* **WORK REQUEST**
Begin at the line below that has "Портал в режимі тестування та наповнення" and stop after the line that has "T plus shipping costs". Please restate only those lines, word for word.

━━━━━━━━━━━━━━━━━━━━

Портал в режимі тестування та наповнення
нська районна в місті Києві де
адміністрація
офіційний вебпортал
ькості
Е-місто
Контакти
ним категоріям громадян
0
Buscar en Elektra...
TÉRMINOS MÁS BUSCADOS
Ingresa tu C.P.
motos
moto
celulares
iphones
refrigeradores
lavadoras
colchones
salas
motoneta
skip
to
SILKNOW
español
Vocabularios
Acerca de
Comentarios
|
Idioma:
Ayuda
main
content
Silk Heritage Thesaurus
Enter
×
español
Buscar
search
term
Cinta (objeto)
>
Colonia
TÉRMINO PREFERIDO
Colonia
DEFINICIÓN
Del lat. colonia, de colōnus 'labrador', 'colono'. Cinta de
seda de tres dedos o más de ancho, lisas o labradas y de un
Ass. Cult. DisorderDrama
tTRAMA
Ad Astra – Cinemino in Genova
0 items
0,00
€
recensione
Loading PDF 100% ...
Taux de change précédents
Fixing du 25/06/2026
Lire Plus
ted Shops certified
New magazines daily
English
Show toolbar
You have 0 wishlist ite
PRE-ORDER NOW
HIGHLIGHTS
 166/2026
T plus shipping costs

━━━━━━━━━━━━━━━━━━━━

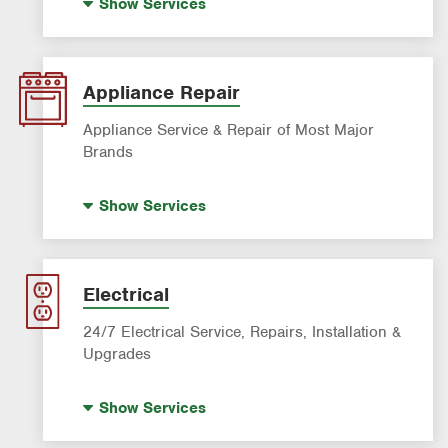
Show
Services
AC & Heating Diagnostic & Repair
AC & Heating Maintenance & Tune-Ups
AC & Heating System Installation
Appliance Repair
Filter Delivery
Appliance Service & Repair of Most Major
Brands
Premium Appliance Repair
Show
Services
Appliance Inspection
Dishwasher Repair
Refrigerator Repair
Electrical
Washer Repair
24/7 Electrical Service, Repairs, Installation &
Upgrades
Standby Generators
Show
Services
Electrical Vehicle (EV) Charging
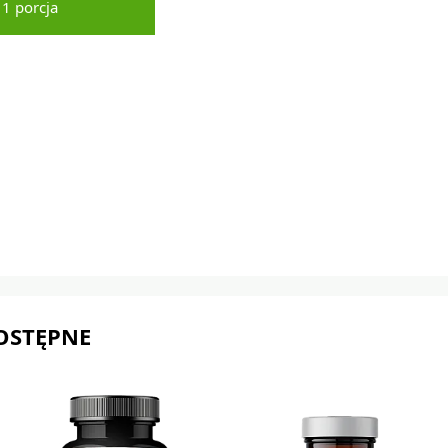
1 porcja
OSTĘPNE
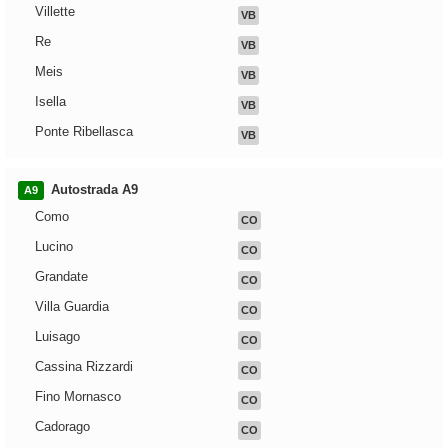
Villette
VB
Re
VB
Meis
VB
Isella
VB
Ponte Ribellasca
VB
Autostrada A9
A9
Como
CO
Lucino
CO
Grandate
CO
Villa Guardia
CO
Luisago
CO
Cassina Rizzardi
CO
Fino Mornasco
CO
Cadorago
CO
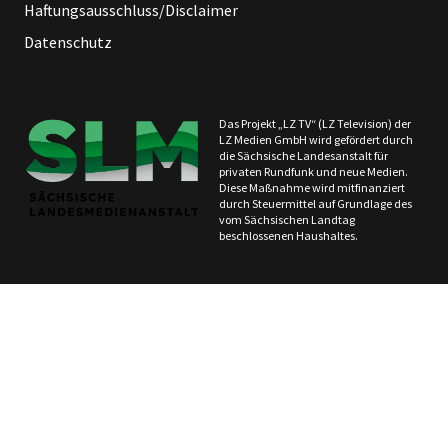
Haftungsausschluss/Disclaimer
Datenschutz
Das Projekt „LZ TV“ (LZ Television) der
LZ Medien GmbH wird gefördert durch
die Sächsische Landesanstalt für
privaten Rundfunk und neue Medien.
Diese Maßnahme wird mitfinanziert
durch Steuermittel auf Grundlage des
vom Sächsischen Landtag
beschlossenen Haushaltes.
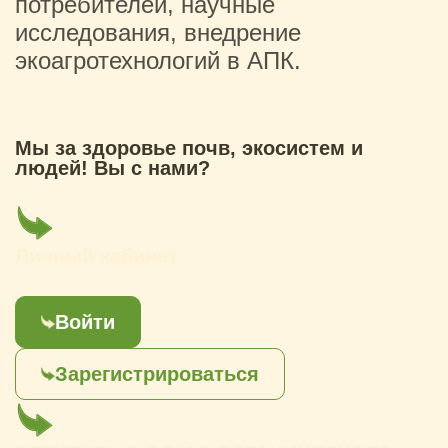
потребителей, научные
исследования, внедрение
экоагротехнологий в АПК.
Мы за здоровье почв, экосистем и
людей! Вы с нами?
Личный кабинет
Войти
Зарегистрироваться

━━━━━━━━━━━━━━━━━━━━

* **COMPLETED TASK**
Портал в режимі тестування та наповнення
нська районна в місті Києві де
адміністрація
офіційний вебпортал
ькості
Е-місто
Контакти
ним категоріям громадян
0
Buscar en Elektra...
TÉRMINOS MÁS BUSCADOS
Ingresa tu C.P.
motos
moto
celulares
iphones
refrigeradores
lavadoras
colchones
salas
motoneta
skip
to
SILKNOW
español
Vocabularios
Acerca de
Comentarios
|
Idioma:
Ayuda
main
content
Silk Heritage Thesaurus
Enter
×
español
Buscar
search
term
Cinta (objeto)
>
Colonia
TÉRMINO PREFERIDO
Colonia
DEFINICIÓN
Del lat. colonia, de colōnus 'labrador', 'colono'. Cinta de
seda de tres dedos o más de ancho, lisas o labradas y de un
Ass. Cult. DisorderDrama
tTRAMA
Ad Astra – Cinemino in Genova
0 items
0,00
€
recensione
Loading PDF 100% ...
Taux de change précédents
Fixing du 25/06/2026
Lire Plus
ted Shops certified
New magazines daily
English
Show toolbar
You have 0 wishlist ite
PRE-ORDER NOW
HIGHLIGHTS
 166/2026
T plus shipping costs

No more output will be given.